Price optimization powered by artificial intelligence (AI) allows companies to calculate the price elasticity of each micro-segment to understand which customers are more and less sensitive to price changes. With Zilliant Price IQ®, it’s possible to conduct “what-if” simulations to predict the outcome of pricing strategies before publishing new prices. For example, pricing teams can see clearly how a 1% price increase will impact revenue and margin in one segment versus a 5% price increase in another. These insights breed agility and reveal which products are candidates for a higher price increase to offset commodity items that are more price sensitive. This way companies can maximize margin percentage while limiting volume loss.

Act fast

The process of deciding to make price increases, manually updating the entire pricing architecture, and informing sales and, ultimately, customers of the changes is often outpaced by the market itself. By the time new prices are published, new market triggers have changed the calculus again. Modern data science platforms can mine massive data sets and uncover insights at lightning speed, while price management tools like Zilliant Price Manager™ automate the administrative tasks and pricing rules that power time-sensitive price moves. Pairing AI with leading price optimization and management solutions allows B2B companies to turn those insights into actions at scale across multiple systems and sales channels.

Allocate wisely

Companies across the industry spectrum will turn to allocation to prevent running out of inventory before it can be replenished. It’s critically important to protect the most strategic customer relationships by extending them priority allocation, while choosing the ideal areas to pass costs through. This type of granular decision-making is made possible through customer-specific price guidance, elasticity measurement and seamless communication between pricing and sales-facing tools.

Execute smarter campaigns

When inventory is low, sales behaviors must change quickly.
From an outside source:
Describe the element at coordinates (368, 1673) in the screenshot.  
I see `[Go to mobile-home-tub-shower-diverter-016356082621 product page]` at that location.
Think about your current means of communicating major changes in corporate strategy to your sales team. Can you effectively create, execute and track new campaigns in the field in an automated fashion? With a tool like Zilliant Campaign Manager™ your pricing, marketing and sales operations teams can quickly create an action that directs sales reps to push for higher margins on low inventory parts. Simply isolate the impacted inventory and attach a talk track that helps sales justify higher prices. Alternatively, the pricing team can enact a price-aggressive strategy in Price IQ, which can then be executed with a pricing action in Campaign Manager.

Conclusion

Most experts expect shortages to persist throughout 2021. As FreightWaves put it recently: “Not only do retailers and wholesalers not have the inventory they want because they can’t take possession of the inventory they’ve ordered, but in some cases, they can’t even place the orders. Producers are saying, ‘We’re not going to accept your order. You have to get in line.’”
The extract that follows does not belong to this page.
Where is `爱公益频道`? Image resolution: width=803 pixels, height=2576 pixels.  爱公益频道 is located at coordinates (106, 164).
Paul Bingham, director of transportation consulting at IHS Markit put a finer point on it:

“We’re too far into the year without having recovered [inventories] to get out of this in 2021. We have to look to 2022 for any hope. So many portions of the supply chain are so far behind that it’s not going to happen in the next six months.”

Companies that implement a long-term plan now, backed by data science and cloud-native software, will stay ahead of the curve even if their warehouse shelves remain short-stocked.